Favorable results were primarily observed for background and volitional incident pain. In particular, the improvement of mean chronic wound-related pain NRS scores was clearly quantifiable in the majority of patients treated with CBD. In addition, 72% of patients in the CBD group experienced clear-cut improvement in DU healing with complete re-epithelialization of the wound bed. As highlighted by follow-up HAQ-DI scores, CBD use was also associated with improved QoL. The above findings are comparable with those emerging from the literature on the use of cannabis derivatives in local treatment.

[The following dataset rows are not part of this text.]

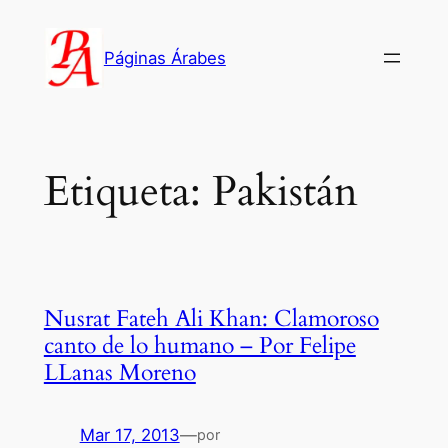
Saltar
al
Páginas Árabes
contenido
Etiqueta:
Pakistán
Nusrat Fateh Ali Khan: Clamoroso
canto de lo humano – Por Felipe
LLanas Moreno
Mar 17, 2013
—
por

The rapid and significant reduction of wound-related pain in the 25 patients with SSc who received CBD therapy is supported by the results of a recent systematic review and meta-analysis of cannabinoids for medical use.24 Unlike intact skin, which is polar and hydrophilic, skin ulcers lack epithelial coverage and are nonpolar and lipophilic. Therefore, lipophilic compounds such as CBD could be readily absorbed through all classes of cutaneous wounds, including scleroderma skin ulcers, contributing to the significant reduction of volitional incident pain in the T1 CBD group. The improvement of DU healing may be related to better patient adherence to the medication. However, a direct action of CBD in the CB1-expressing cells, mononuclear cells (fibroblastic cells and monocytes) related to inflammation, and immune response that are present in the skin lesions cannot be excluded.21 The suggested effects of CBD on the release of interleukins, vascular endothelial growth factor, and metalloproteinase-9 could be related, even with the observed lack of DU infections in the CBD-treated group of patients.24
CONCLUSIONS
Topical administration of CBD is a safe, effective, noninvasive tool that is associated with improved wound-related pain, DU healing, and QoL of patients with SSc. Larger, randomized controlled, multicenter trials should be conducted to determine the potential clinical applications of topical CBD in the management of SSc-DUs.
Footnotes
The authors have disclosed no financial relationships related to this article.